We’re on a memoization roll here, so let’s keep that going and add a couple more methods to Quad, and another memoizer to the cache manager (not shown; you get how it goes.)
private static Quad UnmemoizedEmpty(int level) { Debug.Assert(level >= 0); if (level == 0) return Dead; var q = Empty(level - 1); return Make(q, q, q, q); } public static Quad Empty(int level) => CacheManager.EmptyMemoizer.MemoizedFunc(level); public bool IsEmpty => this == Empty(this.Level);
The unmemoized “construct an empty quad” function can be as inefficient as we like; it will only be called once per level. And now we can quickly tell if a quad is empty or not. Well, relatively quickly; we have to do a dictionary lookup and then a reference comparison.
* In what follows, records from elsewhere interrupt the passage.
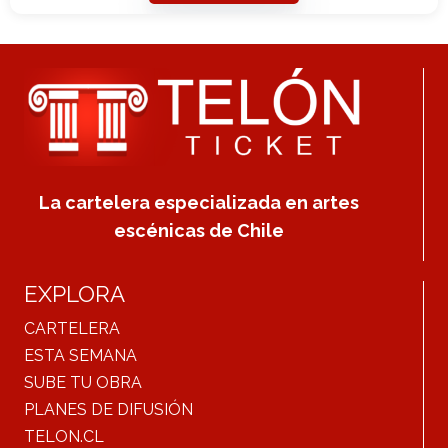
La cartelera especializada en artes
escénicas de Chile
EXPLORA
CARTELERA
ESTA SEMANA
SUBE TU OBRA
PLANES DE DIFUSIÓN
TELON.CL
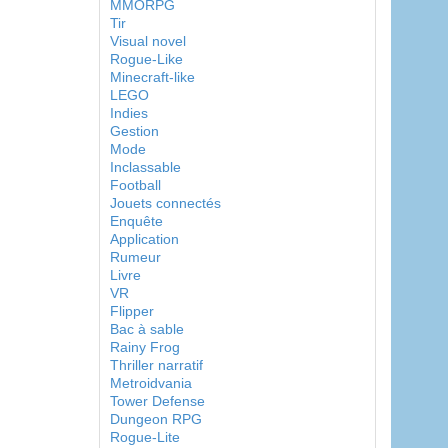
MMORPG
Tir
Visual novel
Rogue-Like
Minecraft-like
LEGO
Indies
Gestion
Mode
Inclassable
Football
Jouets connectés
Enquête
Application
Rumeur
Livre
VR
Flipper
Bac à sable
Rainy Frog
Thriller narratif
Metroidvania
Tower Defense
Dungeon RPG
Rogue-Lite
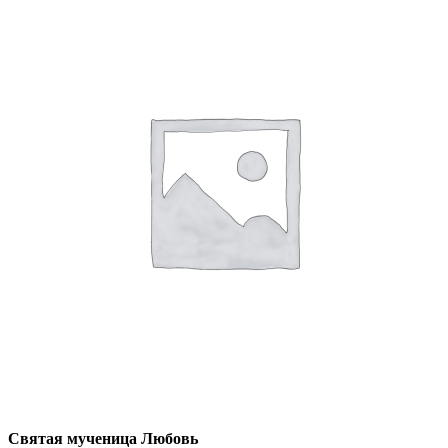
Святая мученица Любовь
What then is the size in memory of an empty 60-quad? It’s just 61 objects! The empty 1-quad refers to Dead four times, the empty 2-quad refers to the empty 1-quad four times, and so on.
Suppose we made a 3-quad with a single glider in the center; that’s a tiny handful of objects. If you then wanted to make a 53-quad completely filled with those, that only increases the number of objects by 50. Deduplication is super cheap with this data structure — provided that the duplicates are aligned on boundaries that are a power of two of course.
A major theme of this series is: find the characteristics of your problem that admit to optimization and take advantage of those in pursuit of asymptotic efficiency; don’t worry about the small stuff. Gosper’s algorithm is a clear embodiment of that principle. We’ve got a space-inefficient data structure, we’re doing possibly expensive dictionary lookups all over the show; but plainly we can compress down grids where portions frequently reoccur into a relatively small amount of memory at relatively low cost.
Next time on FAIC: There are lots more asymptotic wins to come, but before we get into those I want to explore some mundane concerns:
- If portions of the data structure are reused arbitrarily often then no portion of it can have a specific location. How are we going to find anything by its coordinates?
- If the data structure is immutable, how do we set a dead cell to alive, if, say, we’re loading in a pattern?
- How does the screen drawing algorithm work? Can we take advantage of the simplicity of this data structure to enable better zooming in the UI?
Ah. You had me at “memoize”. Nice!
I do hope that eventually you’ll explain the MemoizedFunc property. Maybe this should be obvious to me, but I don’t immediately see why you’re wrapping the factory delegate in a new anonymous method and creating another delegate, rather than just storing the factory delegate itself and calling it from a named method.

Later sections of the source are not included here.